Slide skeleton that worked (8 slides — adapt, don't pad):

#	Slide	Layout class	Content
1	Title	`slide-title`	"LanceDB community metrics — " (the report month), presenter, data-through date
2	Summary / TL;DR	`slide-content`	3–4 bullets, one per SDK + the downloads≠users disclaimer
3	Scorecard	`slide-content`	the MoM table, green up / red down
4	Composition	`slide-stats`/`slide-content`	horizontal bar chart of latest-month volume + bullets
5	Headline trend	`slide-content`	monthly line chart + bullets + human badge if a cause was seeded
6	Investigation	`slide-content`	pre/post-event bars + bullets + human badge + 1-line correlation note
7	Recommendations	`slide-content`	plain bulleted next steps (hypotheses to test)
8	Closing	`slide-closing`	"Questions?", one-line recap, data-through date

Reusable template components: .eyebrow, .badge (+ .dot), .callout, .bullet-list, .stat-grid/.stat, .gradient-text. Charts the example builds, all as functions in build_deck.py you can copy: svg_ts_line (monthly line), svg_volume (horizontal volume bars), svg_prepost (two-panel before/after), q2_table (scorecard), human_badge (the attribution chip).

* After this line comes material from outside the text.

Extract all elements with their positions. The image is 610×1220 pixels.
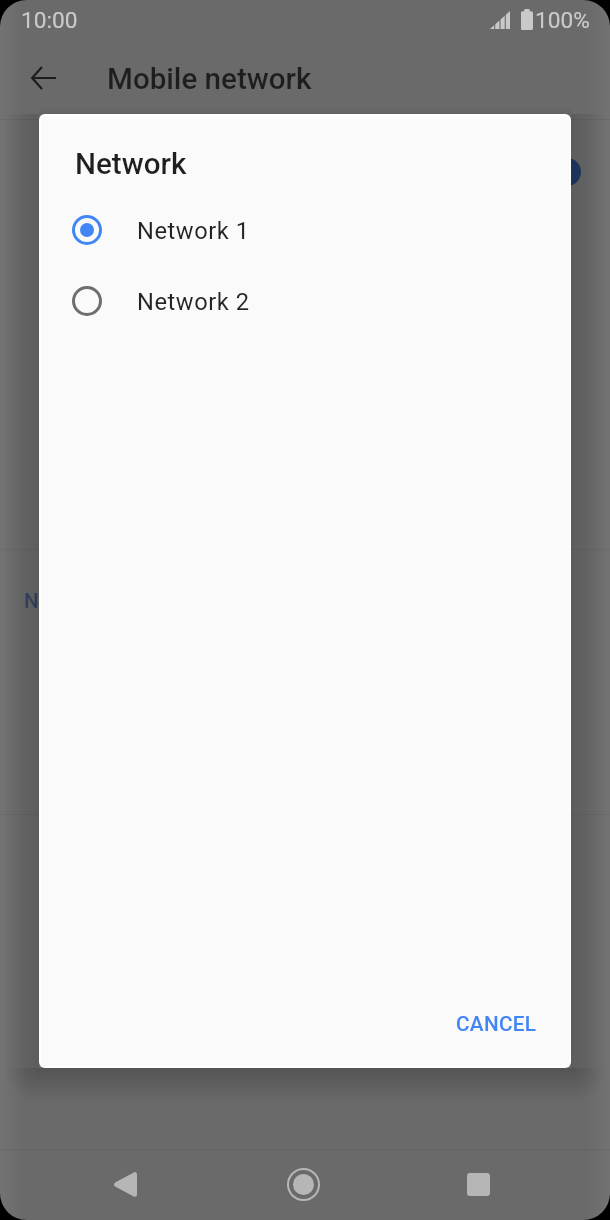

SVG chart gotchas: scale to the package's own max; keep value labels inside the viewBox (don't let the longest bar's label clip — the example caps bar width to leave room); mono font for axis labels, sans for values; up = #9ccb7a, down = #e2654a, accent = #e97852.

Put genuine human-seeded context into the per-slide speaker notes (<aside class="speaker-notes">), so whoever presents knows what's data vs. human read.

5. Render & verify

The deck is one HTML file. To view it with the Claude Preview tools, copy it into a folder under the project root (the preview server's cwd must be inside the repo) and serve it statically, then screenshot each .slide by scrolling to its offset:

// .claude/launch.json — add a static-server config (relative cwd!)
{ "name": "deck", "runtimeExecutable": "python3",
  "runtimeArgs": ["-m", "http.server", "8099"],
  "cwd": ".deck-preview", "port": 8099, "autoPort": true }

// after preview_start + navigate to /deck.html, resize to 1280x720:
document.querySelectorAll('.slide')[N].scrollIntoView();  // then preview_screenshot

Check: numbers match the data, labels aren't clipped, up/down colors are right, human badges are present where a cause was seeded, and there's no sales language. Clean up the temp preview dir and the deck launch entry afterward.

Export to PDF: open in Chrome → ⌘P → Save as PDF, Background graphics ON.